Heartbeat timeouts

jarchin · November 19, 2015, 6:26pm

I have it set to 5000 ms on both int and ext., Interval is at 2000.

One of my processes always loses the connection, without Subscription dropped being called, nor OnError / OnClosed being raised by es-connection. And then it never reconnects.

The logs show this:

[PID:05396:008 2015.11.19 17:55:59.786 INFO TcpService ] External TCP connection accepted: [Normal, 127.0.0.1:7293, L127.0.0.1:4112, {e615e0e0-c90e-4842-be2d-36de29331b3b}].

[PID:05396:016 2015.11.19 17:56:01.388 TRACE TwoPhaseRequestManag] IDEMPOTENT WRITE TO STREAM ClientCorrelationID a8a471b8-6c6b-495d-9b39-875ce154e265, EventStreamId: Cmds, CorrelationId: c654b43a-35a3-4ac6-b10e-a1484dc820f4, FirstEventNumber: 428, LastEventNumber: 428.

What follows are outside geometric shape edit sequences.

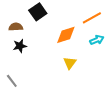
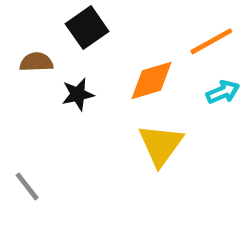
black star: (20, 46) -> (78, 94), moved
yellow triangle: (70, 63) -> (161, 145), size x1.5

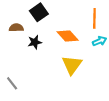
orange line: (211, 41) -> (94, 18), turned -60
orange diamond: (152, 80) -> (68, 36), turned 65

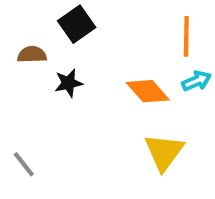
orange diamond: (68, 36) -> (148, 91), moved
yellow triangle: (72, 65) -> (164, 152), moved

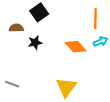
yellow triangle: (164, 152) -> (66, 87), moved
gray line: (24, 164) -> (12, 84), turned -32

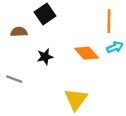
black star: (35, 43) -> (45, 57), moved
gray line: (12, 84) -> (14, 79), moved

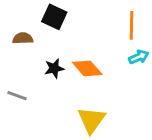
black square: (45, 14) -> (54, 17), turned -30
orange diamond: (86, 53) -> (87, 68), moved

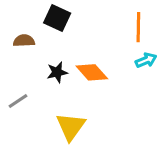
gray line: (17, 96) -> (18, 101), turned -54
yellow triangle: (91, 120) -> (71, 127), moved

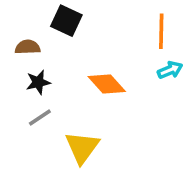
black star: (57, 72) -> (38, 82), moved
gray line: (18, 101) -> (40, 117), moved

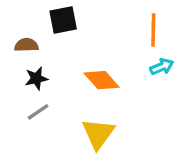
black square: (66, 21) -> (63, 20), turned -36
yellow triangle: (82, 147) -> (98, 134), moved

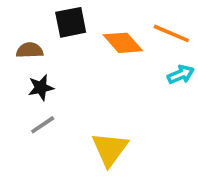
orange line: (153, 30) -> (171, 33), turned -68
orange diamond: (102, 80) -> (123, 43), moved

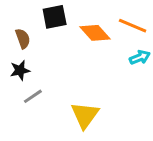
brown semicircle: (30, 50) -> (23, 39), turned 72
black star: (41, 88) -> (20, 70), moved

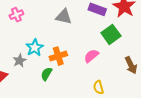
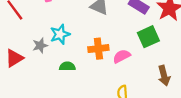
orange cross: (58, 56) -> (98, 49), moved
green semicircle: (46, 74) -> (67, 66), turned 48

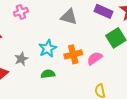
cyan star: (60, 34) -> (48, 48), moved

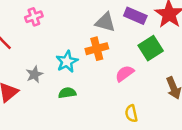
gray triangle: (69, 17) -> (105, 22), moved
orange cross: (73, 54) -> (97, 49), moved

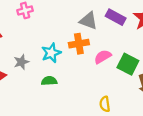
green square: (151, 48) -> (128, 64), moved, turned -35
pink semicircle: (125, 73) -> (103, 57), moved

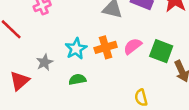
orange cross: (79, 44) -> (106, 47), moved

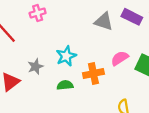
orange cross: (106, 47) -> (93, 74), moved

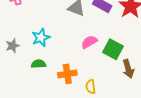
orange cross: (93, 74) -> (67, 74), moved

[PID:05396:016 2015.11.19 17:56:01.578 TRACE TwoPhaseRequestManag] IDEMPOTENT WRITE TO STREAM ClientCorrelationID 39f62f09-bb43-4d54-bbb0-8a3a830dd170, EventStreamId: Cmds, CorrelationId: 188487ef-6afe-4131-83ca-95a331ad1a0d, FirstEventNumber: 512, LastEventNumber: 512.

[PID:05396:016 2015.11.19 17:56:01.735 TRACE TwoPhaseRequestManag] IDEMPOTENT WRITE TO STREAM ClientCorrelationID 02f600d6-bce0-4237-91ca-cefb47db7861, EventStreamId: Cmds, CorrelationId: 565b6f8d-5aa9-406e-9bdd-d44314fa9243, FirstEventNumber: 513, LastEventNumber: 513.

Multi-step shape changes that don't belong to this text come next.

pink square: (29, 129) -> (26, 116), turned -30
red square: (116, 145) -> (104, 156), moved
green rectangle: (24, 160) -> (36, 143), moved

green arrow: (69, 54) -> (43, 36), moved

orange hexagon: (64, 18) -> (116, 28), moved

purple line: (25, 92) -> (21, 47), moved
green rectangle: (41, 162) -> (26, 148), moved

[PID:05396:015 2015.11.19 17:56:08.790 TRACE TcpConnectionManager] Closing connection ‘external-normal’ [127.0.0.1:7293, L127.0.0.1:4112, {e615e0e0-c90e-4842-be2d-36de29331b3b}] cleanly. Reason: HEARTBEAT TIMEOUT at msgNum 13

[PID:05396:015 2015.11.19 17:56:08.790 INFO TcpConnection ] ES TcpConnection closed [17:56:08.790: N127.0.0.1:7293, L127.0.0.1:4112, {e615e0e0-c90e-4842-be2d-36de29331b3b}]:

Received bytes: 2184, Sent bytes: 255818

Send calls: 14, callbacks: 14

Receive calls: 14, callbacks: 13

Close reason: [Success] HEARTBEAT TIMEOUT at msgNum 13

[PID:05396:015 2015.11.19 17:56:08.790 INFO TcpConnectionManager] Connection ‘external-normal’ [127.0.0.1:7293, {e615e0e0-c90e-4842-be2d-36de29331b3b}] closed: Success.

[PID:05396:028 2015.11.19 17:56:08.790 DEBUG PersistentSubscripti] Lost connection from 127.0.0.1:7293

This is same wether debugging or not. I’m not putting breakpoints, (which always causes the connection to drop and then reconnect, when hit).

As far as I can tell there is no exception being thrown anywhere. Is it possible to guess at a reason for this timeout?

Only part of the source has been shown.